◆ WHAT YOU WILL DO
Work out how many lines in the data include the string "Tlfno"; reply with that number alone.

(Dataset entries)

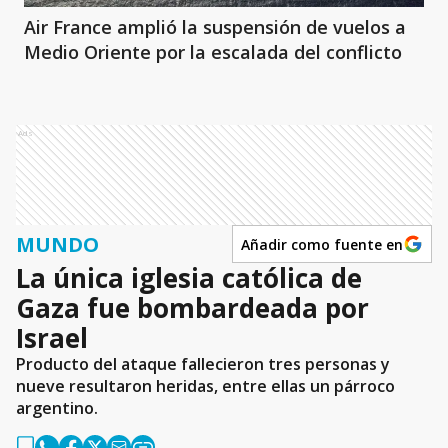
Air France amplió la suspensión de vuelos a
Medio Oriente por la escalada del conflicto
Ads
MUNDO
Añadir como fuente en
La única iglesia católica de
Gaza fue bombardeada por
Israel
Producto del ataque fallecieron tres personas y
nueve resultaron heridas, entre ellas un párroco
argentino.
---
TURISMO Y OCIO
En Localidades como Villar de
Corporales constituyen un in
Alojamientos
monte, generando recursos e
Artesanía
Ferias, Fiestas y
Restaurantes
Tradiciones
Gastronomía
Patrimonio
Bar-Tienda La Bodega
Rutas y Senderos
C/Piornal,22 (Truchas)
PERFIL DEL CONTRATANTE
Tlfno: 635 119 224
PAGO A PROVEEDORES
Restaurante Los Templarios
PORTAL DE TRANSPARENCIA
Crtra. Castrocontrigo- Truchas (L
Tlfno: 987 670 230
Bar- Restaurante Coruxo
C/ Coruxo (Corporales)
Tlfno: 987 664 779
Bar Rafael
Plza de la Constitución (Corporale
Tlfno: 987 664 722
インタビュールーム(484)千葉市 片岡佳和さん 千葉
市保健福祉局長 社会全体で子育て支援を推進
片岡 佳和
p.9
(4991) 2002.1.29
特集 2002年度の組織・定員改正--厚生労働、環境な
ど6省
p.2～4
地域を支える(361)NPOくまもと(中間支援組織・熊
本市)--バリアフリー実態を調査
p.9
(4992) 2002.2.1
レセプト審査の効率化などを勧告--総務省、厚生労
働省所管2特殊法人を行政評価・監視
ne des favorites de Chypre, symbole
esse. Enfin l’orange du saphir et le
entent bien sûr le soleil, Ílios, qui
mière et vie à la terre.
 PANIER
--
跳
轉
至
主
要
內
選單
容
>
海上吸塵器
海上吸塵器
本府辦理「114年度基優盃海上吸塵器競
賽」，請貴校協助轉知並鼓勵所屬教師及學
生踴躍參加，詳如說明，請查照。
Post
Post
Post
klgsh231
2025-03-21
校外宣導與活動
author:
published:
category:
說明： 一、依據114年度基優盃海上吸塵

◆ REPLY
4